By Pam Martens: April 18, 2013
The past week has delivered revelation after revelation suggesting that the foreclosure frauds perpetrated against the American homeowner by the too-big-to-fail (or prosecute) banks, have been deviously matched with a corrupted settlement that has members of Senate hearings shaking their heads in astonishment. Yesterday brought the latest example of Federal bank regulators serving as lapdogs of their charges.
The Senate Banking Committee’s Subcommittee on Housing, Transportation and Community Development held a hearing titled: “Helping Homeowners Harmed by Foreclosures: Ensuring Accountability and Transparency in Foreclosure Reviews, Part II.” Senator Merkley delivered the fireworks of the session.
Early this year, when the Office of the Comptroller of the Currency (OCC) and Federal Reserve Board (Fed) announced that they were abruptly halting the Independent Foreclosure Reviews they had ordered 13 banks and mortgage servicers to have conducted by independent consultants, the party line was that it was to bring more rapid restitution funds into the hands of potential victims of foreclosure abuse.
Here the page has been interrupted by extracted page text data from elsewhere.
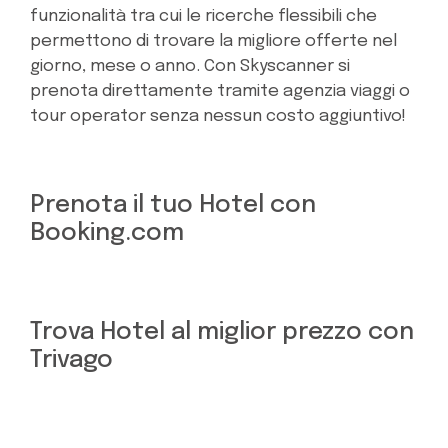
funzionalità tra cui le ricerche flessibili che
permettono di trovare la migliore offerte nel
giorno, mese o anno. Con Skyscanner si
prenota direttamente tramite agenzia viaggi o
tour operator senza nessun costo aggiuntivo!
Prenota il tuo Hotel con
Booking.com
Trova Hotel al miglior prezzo con
Trivago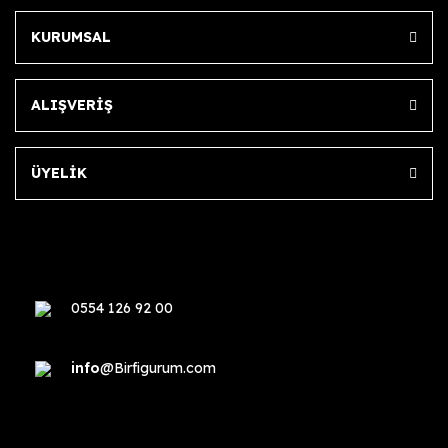
KURUMSAL
ALIŞVERİŞ
ÜYELİK
0554 126 92 00
info
@Birfigurum.com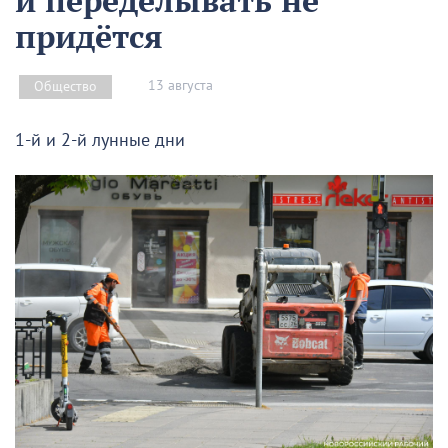
придётся
13 августа
Общество
1-й и 2-й лунные дни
The settlement was to consist of $3.6 billion in cash being paid directly to more than 4 million aggrieved borrowers with another $5.7 billion in soft dollar assistance such as loan modifications, principal reduction and forgiveness of deficiency judgments. Yesterday’s bombshell, that the $5.7 billion may only amount to a paltry $12 million, was captured in this exchange at the hearing between Senator Jeff Merkley and Deborah Goldberg, Special Project Director of the National Fair Housing Alliance:
Senator Merkley: “In your testimony Ms. Goldberg, on page 10, you note that ‘on a loan with an unpaid balance of $500,000, a loan modification that provides any amount of principal reduction – be that $1,000, $10,000, or $100,000 – will yield $500,000 worth of credit for the servicer.’ It’s hard for anyone apart from this process to truly believe that if you do a $1,000 reduction you get $500,000 credit. Yet, are you saying absolutely that’s the way it works?”
Ms. Goldberg: “That’s what it says in the settlement…”
Senator Merkley: “Well, I’d just like to point out that the roughly $6 billion in soft money that’s in the settlement, at that 500 to 1 rate, that is reduced down to $12 million. Six billion goes to $12 million. That’s a vast difference. Now you’ve pointed out Ms. Goldberg that this creates a pure incentive to do reductions on large loans. Now I live in a working class neighborhood, 3-bedroom ranch houses. There are no $500,000 mortgages where I live ‘cause there’s no $500,000 houses. So your point in your testimony is that working class communities, certainly communities of color, there’s an incentive to kind of bypass them. Why would the Fed and the OCC agree to a structure that allows a 500 to 1 or more, for that matter…why would they agree to such a fictitious form of accounting and a structure that incentivizes the bypassing of working Americans in this whole process.”
Ms. Goldberg: “I think that’s an excellent question Senator Merkley. I’m afraid I can’t answer it. It would be a good question to ask them to explain.”
There are multiple reasons to believe that the banks, with the sycophantic regulators in tow, have gamed the system with this settlement. As we reported last week, Senator Elizabeth Warren delivered the bombshell in last week’s Senate hearing that the banks themselves were allowed to determine the potential number of harmed borrowers and classify them into categories of harm – thus effectively determining the monetary payments.
There is also the fact that mortgage servicers are paid fees based on the balance of the mortgage. A $500,000 loan reduced by just $1,000 would deliver more ongoing fees to the banks than a reduction of $50,000.
In an April 19, 2012 speech on reviving homeownership before a conference in Los Angeles, the current Comptroller of the Currency, Thomas Curry promised the following:
“These enforcement actions are intended not only to fix the parts of the process that were broken, but also to compensate borrowers harmed financially by the deficient practices identified in the OCC’s orders. This will be a long and expensive process for the banks and thrifts involved, and it will require a great deal of work on the part of the agencies to ensure that it is done correctly. But the steps we are taking are absolutely necessary to restore faith in the system.”
Many of the first checks issued under this corrupted process have bounced. Faith in the system is also bouncing toward zero. It’s time for the U.S. Senate to stop looking astonished and start issuing subpoenas.
Banks covered under this agreement include: Aurora, Bank of America, Citibank, Goldman Sachs, HSBC, JPMorgan Chase, MetLife Bank, Morgan Stanley, PNC, Sovereign, SunTrust, U.S. Bank, and Wells Fargo.
Four mortgage servicers did not settle and the foreclosure reviews are continuing. Those institutions are: GMAC, Financial Freedom, Everbank/EverHome Mortgage Company and OneWest Bank/IndyMac Mortgage Services.